Where the records below have a line with "alle", that line is to be copied.

_AVAILABLE RECORDS:_
[Start of section]

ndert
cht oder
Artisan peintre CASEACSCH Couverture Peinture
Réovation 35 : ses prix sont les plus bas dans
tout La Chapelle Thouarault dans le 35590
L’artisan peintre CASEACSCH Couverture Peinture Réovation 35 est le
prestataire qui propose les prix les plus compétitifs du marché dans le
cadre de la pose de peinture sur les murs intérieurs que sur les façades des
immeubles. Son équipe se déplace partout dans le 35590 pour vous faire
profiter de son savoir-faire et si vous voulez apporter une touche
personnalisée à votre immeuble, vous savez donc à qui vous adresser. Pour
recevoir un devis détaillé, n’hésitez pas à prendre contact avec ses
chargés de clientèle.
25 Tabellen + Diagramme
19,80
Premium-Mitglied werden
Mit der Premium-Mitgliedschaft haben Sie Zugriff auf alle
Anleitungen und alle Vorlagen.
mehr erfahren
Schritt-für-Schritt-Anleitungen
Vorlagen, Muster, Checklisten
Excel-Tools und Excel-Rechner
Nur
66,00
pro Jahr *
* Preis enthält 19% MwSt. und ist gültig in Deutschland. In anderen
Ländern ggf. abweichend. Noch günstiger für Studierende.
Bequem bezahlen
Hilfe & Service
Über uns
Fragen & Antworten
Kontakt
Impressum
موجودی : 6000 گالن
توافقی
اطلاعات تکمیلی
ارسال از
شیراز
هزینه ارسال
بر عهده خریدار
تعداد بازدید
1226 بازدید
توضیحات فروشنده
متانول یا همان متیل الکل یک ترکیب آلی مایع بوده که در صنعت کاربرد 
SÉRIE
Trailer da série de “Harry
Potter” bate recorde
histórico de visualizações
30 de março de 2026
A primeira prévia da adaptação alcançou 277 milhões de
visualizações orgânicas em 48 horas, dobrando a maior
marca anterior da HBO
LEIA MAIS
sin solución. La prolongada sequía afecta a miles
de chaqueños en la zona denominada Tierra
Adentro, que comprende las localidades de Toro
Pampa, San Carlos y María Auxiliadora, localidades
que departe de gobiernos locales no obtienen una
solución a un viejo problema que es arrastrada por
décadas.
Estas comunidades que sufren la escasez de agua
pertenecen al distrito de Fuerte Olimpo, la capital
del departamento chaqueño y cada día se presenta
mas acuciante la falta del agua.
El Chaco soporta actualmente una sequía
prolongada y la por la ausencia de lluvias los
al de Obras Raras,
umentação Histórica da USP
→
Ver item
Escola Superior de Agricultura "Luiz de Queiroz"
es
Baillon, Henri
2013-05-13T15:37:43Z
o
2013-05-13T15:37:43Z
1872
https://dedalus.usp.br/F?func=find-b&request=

[End of section]
[Start of section]

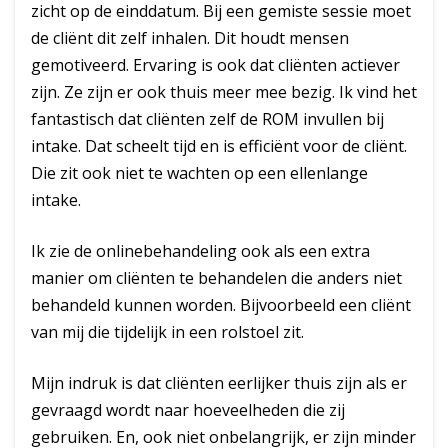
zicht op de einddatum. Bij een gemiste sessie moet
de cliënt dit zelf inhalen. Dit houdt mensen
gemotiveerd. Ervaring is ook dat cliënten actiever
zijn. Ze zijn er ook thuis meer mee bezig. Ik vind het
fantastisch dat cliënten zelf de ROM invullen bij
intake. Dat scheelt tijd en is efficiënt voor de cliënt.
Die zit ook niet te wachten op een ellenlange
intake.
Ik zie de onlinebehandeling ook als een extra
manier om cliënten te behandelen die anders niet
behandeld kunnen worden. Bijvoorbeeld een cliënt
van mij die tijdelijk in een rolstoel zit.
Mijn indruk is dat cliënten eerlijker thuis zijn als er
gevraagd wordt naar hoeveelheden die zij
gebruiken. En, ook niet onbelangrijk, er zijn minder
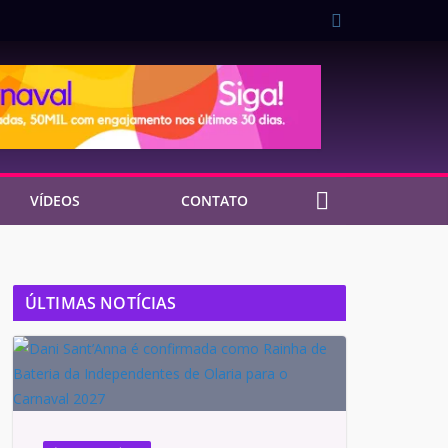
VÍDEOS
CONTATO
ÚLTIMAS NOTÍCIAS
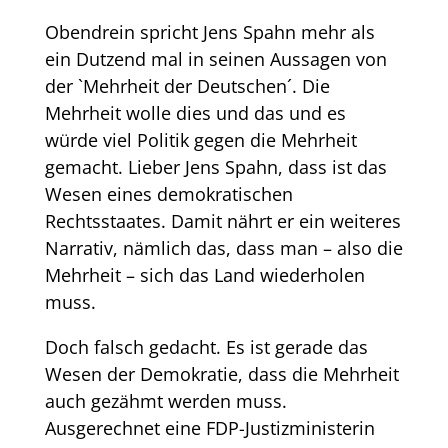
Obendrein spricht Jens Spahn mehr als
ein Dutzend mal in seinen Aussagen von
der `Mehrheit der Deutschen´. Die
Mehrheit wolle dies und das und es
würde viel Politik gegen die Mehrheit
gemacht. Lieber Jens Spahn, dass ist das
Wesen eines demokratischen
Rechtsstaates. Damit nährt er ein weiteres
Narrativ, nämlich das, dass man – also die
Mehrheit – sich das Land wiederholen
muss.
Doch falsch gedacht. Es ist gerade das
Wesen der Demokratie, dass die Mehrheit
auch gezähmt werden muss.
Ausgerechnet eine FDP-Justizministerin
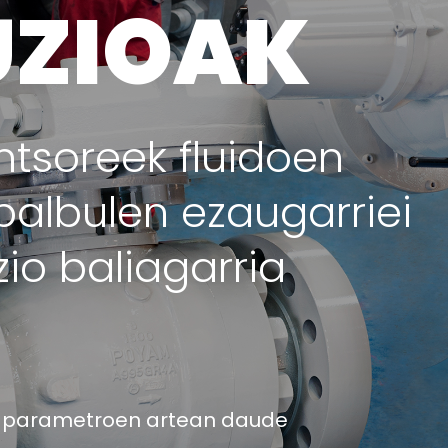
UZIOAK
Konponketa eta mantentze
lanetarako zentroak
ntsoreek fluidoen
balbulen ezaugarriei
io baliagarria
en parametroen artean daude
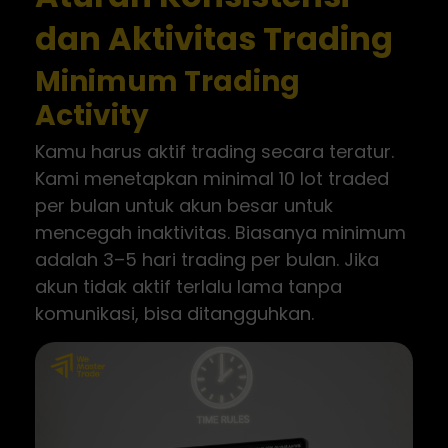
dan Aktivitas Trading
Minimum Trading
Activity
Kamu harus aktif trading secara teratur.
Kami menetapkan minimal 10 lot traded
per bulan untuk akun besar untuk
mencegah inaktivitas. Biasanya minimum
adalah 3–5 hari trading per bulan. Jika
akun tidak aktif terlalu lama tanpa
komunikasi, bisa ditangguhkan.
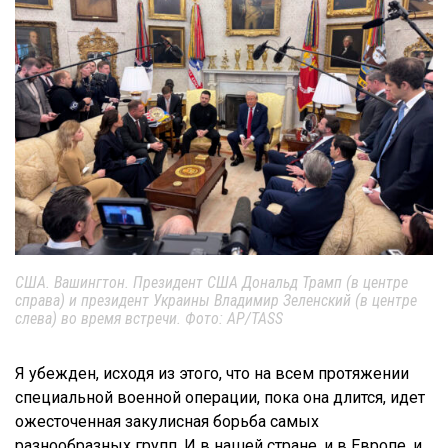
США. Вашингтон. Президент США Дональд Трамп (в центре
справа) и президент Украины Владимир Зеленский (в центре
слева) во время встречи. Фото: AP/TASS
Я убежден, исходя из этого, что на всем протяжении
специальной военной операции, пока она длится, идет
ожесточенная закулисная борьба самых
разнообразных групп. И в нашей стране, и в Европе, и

[End of section]

_SOLVED EXERCISE:_
Mit der Premium-Mitgliedschaft haben Sie Zugriff auf alle
Anleitungen und alle Vorlagen.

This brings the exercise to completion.